(Saved entries)
* * * * * * *

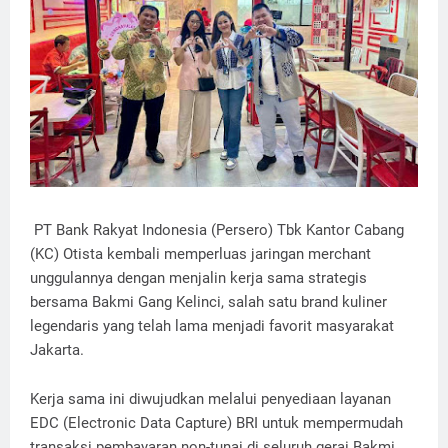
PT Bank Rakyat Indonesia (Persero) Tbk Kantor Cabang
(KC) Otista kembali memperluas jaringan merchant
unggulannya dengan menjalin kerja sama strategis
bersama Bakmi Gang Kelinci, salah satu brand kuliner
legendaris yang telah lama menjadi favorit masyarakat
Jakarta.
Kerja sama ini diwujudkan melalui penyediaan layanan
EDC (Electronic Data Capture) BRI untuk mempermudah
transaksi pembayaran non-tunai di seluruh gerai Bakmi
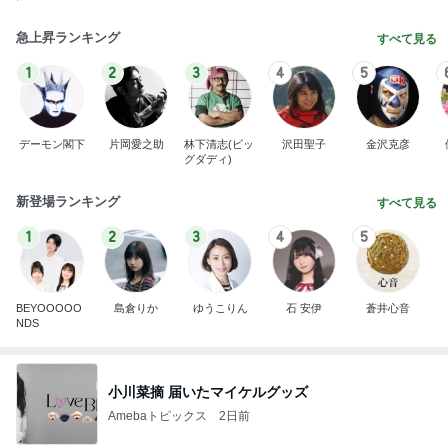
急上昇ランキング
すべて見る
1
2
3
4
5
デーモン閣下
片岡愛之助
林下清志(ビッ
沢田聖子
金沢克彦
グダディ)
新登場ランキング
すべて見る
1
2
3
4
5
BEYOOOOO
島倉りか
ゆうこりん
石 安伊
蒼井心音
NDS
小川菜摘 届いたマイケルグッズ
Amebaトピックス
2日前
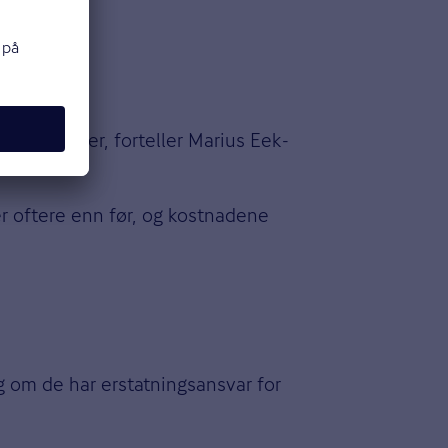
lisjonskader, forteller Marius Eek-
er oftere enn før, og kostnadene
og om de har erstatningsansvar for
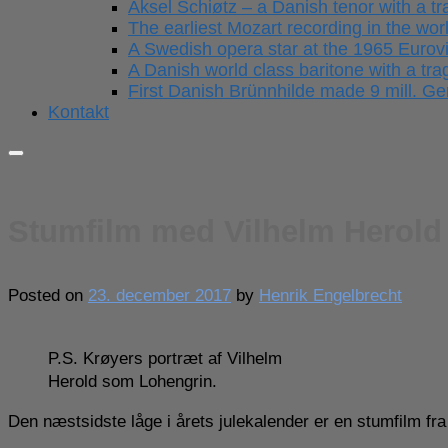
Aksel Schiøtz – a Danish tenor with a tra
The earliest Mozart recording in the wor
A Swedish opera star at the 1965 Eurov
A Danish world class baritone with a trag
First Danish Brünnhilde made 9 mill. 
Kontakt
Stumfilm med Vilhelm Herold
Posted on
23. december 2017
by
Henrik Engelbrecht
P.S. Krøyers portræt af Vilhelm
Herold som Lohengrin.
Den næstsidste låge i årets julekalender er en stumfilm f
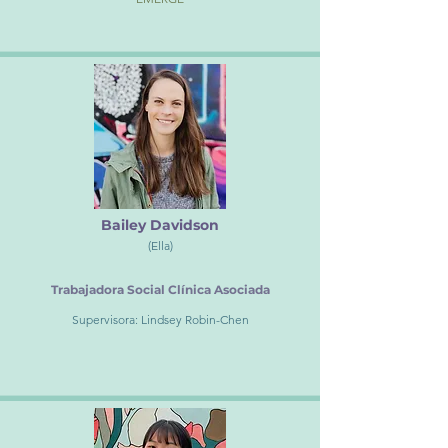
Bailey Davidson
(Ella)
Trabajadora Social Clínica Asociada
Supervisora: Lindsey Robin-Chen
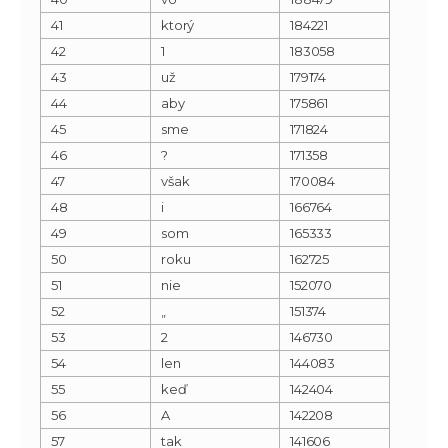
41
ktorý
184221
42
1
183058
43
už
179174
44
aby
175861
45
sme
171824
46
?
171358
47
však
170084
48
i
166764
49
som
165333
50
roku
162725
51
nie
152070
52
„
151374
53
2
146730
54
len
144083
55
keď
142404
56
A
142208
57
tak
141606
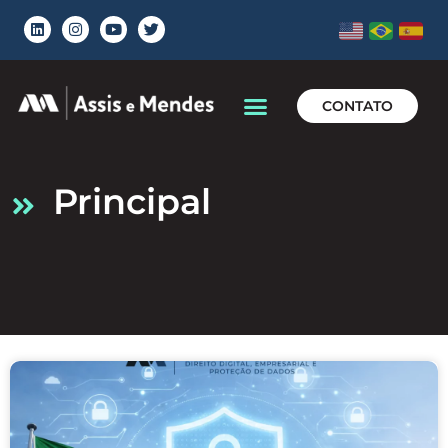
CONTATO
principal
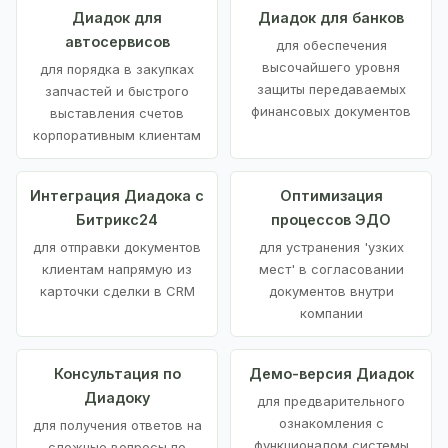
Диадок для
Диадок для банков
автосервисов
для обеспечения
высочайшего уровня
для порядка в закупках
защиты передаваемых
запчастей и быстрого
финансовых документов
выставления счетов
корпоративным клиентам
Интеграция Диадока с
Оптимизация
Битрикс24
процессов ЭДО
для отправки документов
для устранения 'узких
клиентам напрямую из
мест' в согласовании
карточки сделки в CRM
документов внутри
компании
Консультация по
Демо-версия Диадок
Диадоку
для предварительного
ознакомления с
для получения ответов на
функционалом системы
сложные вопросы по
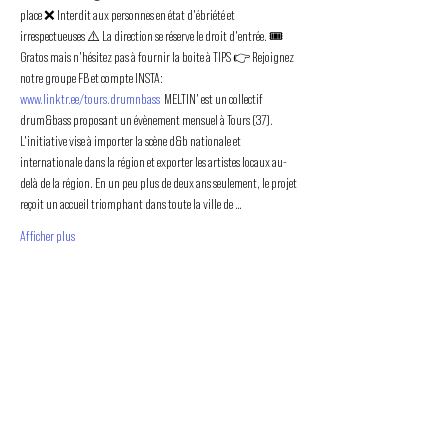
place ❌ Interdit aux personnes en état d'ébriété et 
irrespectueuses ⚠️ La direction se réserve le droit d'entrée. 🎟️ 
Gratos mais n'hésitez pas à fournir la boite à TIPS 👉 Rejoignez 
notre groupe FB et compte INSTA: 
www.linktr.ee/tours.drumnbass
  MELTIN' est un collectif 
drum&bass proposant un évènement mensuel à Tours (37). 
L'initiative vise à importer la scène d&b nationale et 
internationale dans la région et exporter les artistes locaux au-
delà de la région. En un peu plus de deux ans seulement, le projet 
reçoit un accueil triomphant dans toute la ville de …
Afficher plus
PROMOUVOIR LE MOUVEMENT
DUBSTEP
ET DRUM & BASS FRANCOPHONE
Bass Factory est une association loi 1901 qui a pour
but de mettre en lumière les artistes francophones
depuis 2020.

* * * * * * *

For the word "Bakmi", show every line of the entries that holds it.

### Task output
bersama Bakmi Gang Kelinci, salah satu brand kuliner
transaksi pembayaran non-tunai di seluruh gerai Bakmi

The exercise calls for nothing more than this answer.